The companion-animal share will widen, not narrow. The 72.5% companion-animal slice is a function of two compounding trends: continued pet humanization and increased preventive-care utilization in dogs and cats, set against thinner margins and consolidation pressure in livestock veterinary services. Expect that 72.5% to drift up over the forecast period, which means the marginal R&D dollar at every major vendor is being routed toward small-animal menu adds.
Whether the share map holds through 2031
A 7.7% CAGR forecast through 2031 implies the category roughly doubles every nine to ten years, which is consistent with the broader companion-animal health market growth (~8.5% CAGR per Verified Market Research's January 2026 sizing). Two structural risks could bend the curve.
Macro consumer pull-back at the clinic level. Pet owners trading down on visit frequency or skipping wellness panels would compress reference-lab volume directly. The current data does not show that trade-down occurring at scale, but it is the cleanest downside lever to watch.
Tech-stack disruption from AI scribe + cartridge bundling. If AI-scribe vendors (CoVet, Talkatoo, Scribenote) successfully push into clinic order-entry workflows and start bundling diagnostic ordering — particularly with point-of-care vendors offering matched cartridge economics — the reference-lab share could compress. This is a multi-year question, but it is the structural risk that incumbents like IDEXX have to watch most carefully.

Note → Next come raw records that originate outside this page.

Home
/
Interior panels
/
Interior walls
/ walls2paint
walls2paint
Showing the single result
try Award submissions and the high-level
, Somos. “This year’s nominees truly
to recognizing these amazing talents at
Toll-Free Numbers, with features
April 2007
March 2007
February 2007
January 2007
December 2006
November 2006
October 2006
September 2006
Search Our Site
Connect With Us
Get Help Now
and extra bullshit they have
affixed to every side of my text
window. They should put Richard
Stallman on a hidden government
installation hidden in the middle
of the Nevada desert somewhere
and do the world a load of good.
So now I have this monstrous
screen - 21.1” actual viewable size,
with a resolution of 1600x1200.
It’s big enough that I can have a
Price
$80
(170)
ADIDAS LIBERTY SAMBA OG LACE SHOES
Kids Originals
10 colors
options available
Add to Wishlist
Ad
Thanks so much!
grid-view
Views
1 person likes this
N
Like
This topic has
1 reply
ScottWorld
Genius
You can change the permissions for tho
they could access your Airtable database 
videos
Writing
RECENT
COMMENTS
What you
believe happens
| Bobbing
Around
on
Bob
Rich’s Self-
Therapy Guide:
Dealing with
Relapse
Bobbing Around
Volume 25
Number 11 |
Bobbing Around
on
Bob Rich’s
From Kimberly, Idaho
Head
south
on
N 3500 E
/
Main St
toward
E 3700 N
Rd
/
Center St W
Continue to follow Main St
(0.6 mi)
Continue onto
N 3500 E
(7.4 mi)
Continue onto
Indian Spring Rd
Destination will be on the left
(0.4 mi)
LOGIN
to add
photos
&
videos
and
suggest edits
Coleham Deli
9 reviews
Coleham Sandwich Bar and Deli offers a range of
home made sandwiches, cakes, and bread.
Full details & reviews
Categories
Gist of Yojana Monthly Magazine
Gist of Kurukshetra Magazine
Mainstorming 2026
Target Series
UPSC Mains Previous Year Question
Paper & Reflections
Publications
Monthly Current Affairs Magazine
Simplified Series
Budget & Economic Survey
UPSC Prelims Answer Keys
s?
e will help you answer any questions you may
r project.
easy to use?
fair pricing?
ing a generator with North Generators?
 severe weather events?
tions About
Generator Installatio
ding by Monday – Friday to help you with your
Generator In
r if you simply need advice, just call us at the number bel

Decisions to make on this report: For founders in pet-adjacent diagnostics, the 88% consumables data point is the single best argument for designing a business with assay-menu expansion as the recurring-revenue engine. For investors, it is the cleanest answer to why IDEXX trades at the multiples it does. For independent clinic operators, it is the framework for evaluating any "free analyzer" pitch from a vendor rep — including a careful read of the cartridge-cost ramp once the clinic is committed.